COVID-19’s pandemic has hastened the expansion of online learning across all levels of education. Countries have pushed to expand their use of distant education and make it mandatory in view of the danger of being unable to resume face-to-face education. The most frequently reported disadvantages are technological challenges and the resulting inability to open the system. Prior to the pandemic, interest in distance learning was burgeoning, as it was a unique style of instruction. The mini-review aims to ascertain students’ attitudes about distant learning during COVID-19. To accomplish the objective, articles were retrieved from the ERIC database. We utilize the search phrases “Distance learning” AND “University” AND “COVID.” We compiled a list of 139 articles. We chose papers with “full text” and “peer reviewed only” sections. Following the exclusion, 58 articles persisted. Then, using content analysis, publications relating to students’ perspectives on distance learning were identified. There were 27 articles in the final list. Students’ perspectives on distant education are classified into four categories: perception and attitudes, advantages of distance learning, disadvantages of distance learning, and challenges for distance learning. In all studies, due of pandemic constraints, online data gathering methods were selected. Surveys and questionnaires were utilized as data collection tools. When students are asked to compare face-to-face and online learning techniques, they assert that online learning has the potential to compensate for any limitations caused by pandemic conditions. Students’ perspectives and degrees of satisfaction range widely, from good to negative. Distance learning is advantageous since it allows for learning at any time and from any location. Distance education benefits both accomplishment and learning. Staying at home is safer and less stressful for students during pandemics. Distance education contributes to a variety of physical and psychological health concerns, including fear, anxiety, stress, and attention problems. Many schools lack enough infrastructure as a result of the pandemic’s rapid transition to online schooling. Future researchers can study what kind of online education methods could be used to eliminate student concerns.

Introduction

The pandemic of COVID-19 has accelerated the spread of online learning at all stages of education, from kindergarten to higher education. Prior to the epidemic, several colleges offered online education. However, as a result of the epidemic, several governments discontinued face-to-face schooling in favor of compulsory distance education.

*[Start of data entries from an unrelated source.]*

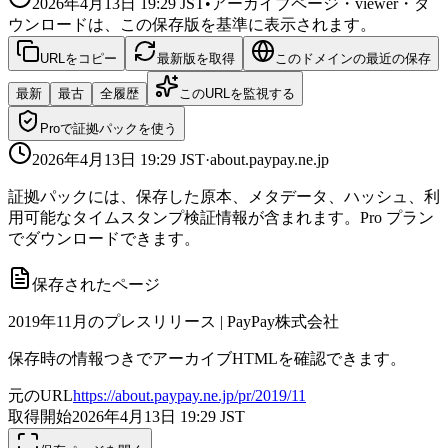
2026年4月13日 19:29
JST
•
アーカイブページ・viewer・ダ
ウンロードは、この保存版を基準に表示されます。
URLをコピー
最新版を取得
このドメインの最近の保存
最新
最古
全履歴
このURLを監視する
Proで証拠パックを使う
2026年4月13日 19:29
JST
·
about.paypay.ne.jp
証拠パックには、保存した原本、メタデータ、ハッシュ、利
用可能なタイムスタンプ検証情報が含まれます。Pro プラン
でダウンロードできます。
保存されたページ
2019年11月のプレスリリース | PayPay株式会社
保存時の情報つきでアーカイブHTMLを確認できます。
元のURL
https://about.paypay.ne.jp/pr/2019/11
取得開始
2026年4月13日 19:29
JST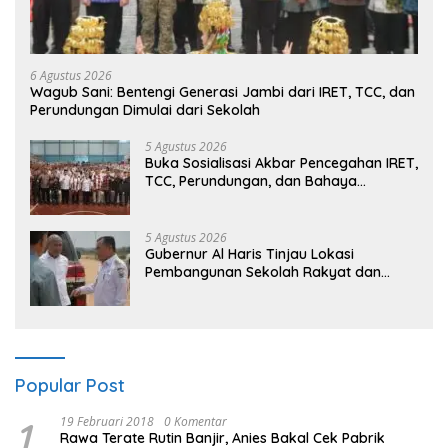
6 Agustus 2026
Wagub Sani: Bentengi Generasi Jambi dari IRET, TCC, dan
Perundungan Dimulai dari Sekolah
5 Agustus 2026
Buka Sosialisasi Akbar Pencegahan IRET,
TCC, Perundungan, dan Bahaya
Narkoba di Bungo, Gubernur Al Haris:
“Kalau anak-anakku bisa jaga diri, 60%
masa depan sudah ada di tangan”
5 Agustus 2026
Gubernur Al Haris Tinjau Lokasi
Pembangunan Sekolah Rakyat dan
Lokasi Pembangunan BTN Bungo Green
City
Popular Post
1
19 Februari 2018
0 Komentar
Rawa Terate Rutin Banjir, Anies Bakal Cek Pabrik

The COVID-19 problem had a detrimental effect on the world’s educational system. As a result, educational institutions around the world developed a new technique for delivering instructional programs (Graham et al., 2020; Akhmadieva et al., 2021; Gaba et al., 2021; Insorio and Macandog, 2022; Tal et al., 2022). Distance education has been the sole choice in the majority of countries throughout this period, and these countries have sought to increase their use of distance education and make it mandatory in light of the risk of not being able to restart face-to-face schooling (Falode et al., 2020; Gonçalves et al., 2020; Tugun et al., 2020; Altun et al., 2021; Valeeva and Kalimullin, 2021; Zagkos et al., 2022).

What Is Distance Learning

Britannica defines distance learning as “form of education in which the main elements include physical separation of teachers and students during instruction and the use of various technologies to facilitate student-teacher and student-student communication” (Simonson and Berg, 2016). The subject of distant learning has been studied extensively in the fields of pedagogics and psychology for quite some time (Palatovska et al., 2021).

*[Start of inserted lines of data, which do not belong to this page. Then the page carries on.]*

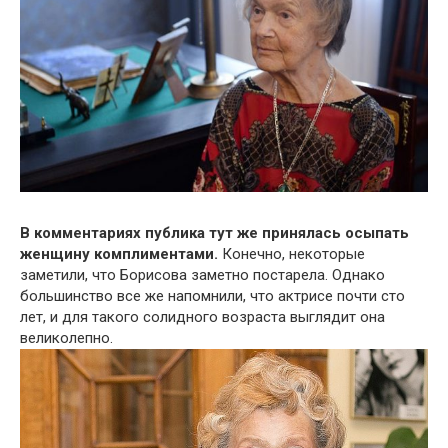
В комментариях публика тут же принялась осыпать
женщину комплиментами.
Конечно, некоторые
заметили, что Борисова заметно постарела. Однако
большинство все же напомнили, что актрисе почти сто
лет, и для такого солидного возраста выглядит она
великолепно.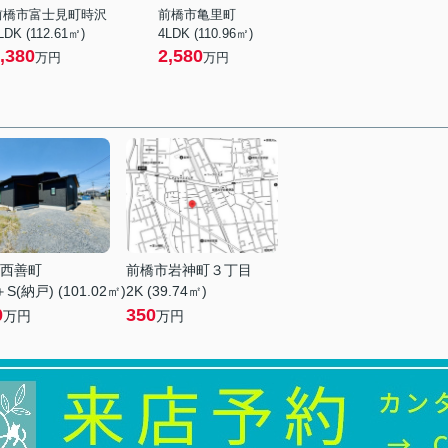
前橋市富士見町時沢
前橋市亀里町
LDK (112.61㎡)
4LDK (110.96㎡)
,380
2,580
万円
万円
西善町
前橋市岩神町３丁目
S(納戸) (101.02㎡)
2K (39.74㎡)
0
350
万円
万円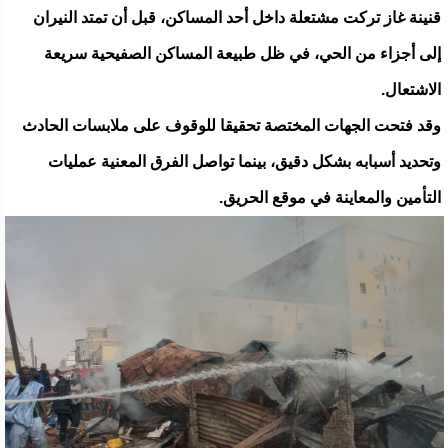
قنينة غاز تركت مشتعلة داخل أحد المساكن، قبل أن تمتد النيران
إلى أجزاء من الحي، في ظل طبيعة المساكن الصفيحية سريعة
الاشتعال.
وقد فتحت الجهات المختصة تحقيقا للوقوف على ملابسات الحادث
وتحديد أسبابه بشكل دقيق، بينما تواصل الفرق المعنية عمليات
التأمين والمعاينة في موقع الحريق.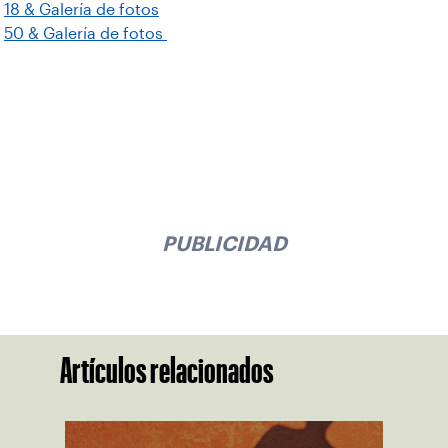
18 & Galería de fotos
50 & Galería de fotos
PUBLICIDAD
Artículos relacionados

The primary distinction is that early in the history of distant education, the majority of interactions between professors and students were asynchronous. With the advent of the Internet, synchronous work prospects expanded to include anything from chat rooms to videoconferencing services. Additionally, asynchronous material exchange was substantially relocated to digital settings and communication channels (Virtič et al., 2021).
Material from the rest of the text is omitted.